» **TASK STATEMENT**
Copy all records precisely, apart from the pictures.

» **GIVEN ENTRIES**
+===+
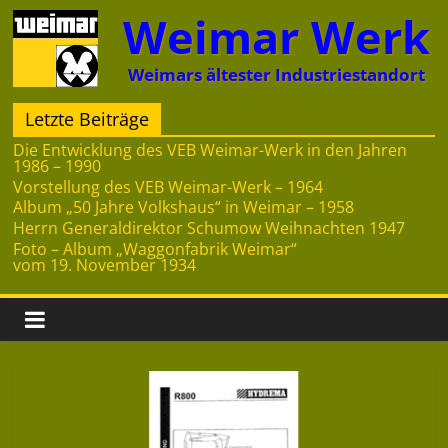
Zum
Weimar Werk
Inhalt
springen
Weimars ältester Industriestandort
Letzte Beiträge
Die Entwicklung des VEB Weimar-Werk in den Jahren
1986 – 1990
Vorstellung des VEB Weimar-Werk – 1964
Album „50 Jahre Volkshaus“ in Weimar – 1958
Herrn Generaldirektor Schumow Weihnachten 1947
Foto – Album „Waggonfabrik Weimar“
vom 19. November 1934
+===+
» **TASK RESPONSE**
Zum
Weimar Werk
Inhalt
springen
Weimars ältester Industriestandort
Letzte Beiträge
Die Entwicklung des VEB Weimar-Werk in den Jahren
1986 – 1990
Vorstellung des VEB Weimar-Werk – 1964
Album „50 Jahre Volkshaus“ in Weimar – 1958
Herrn Generaldirektor Schumow Weihnachten 1947
Foto – Album „Waggonfabrik Weimar“
vom 19. November 1934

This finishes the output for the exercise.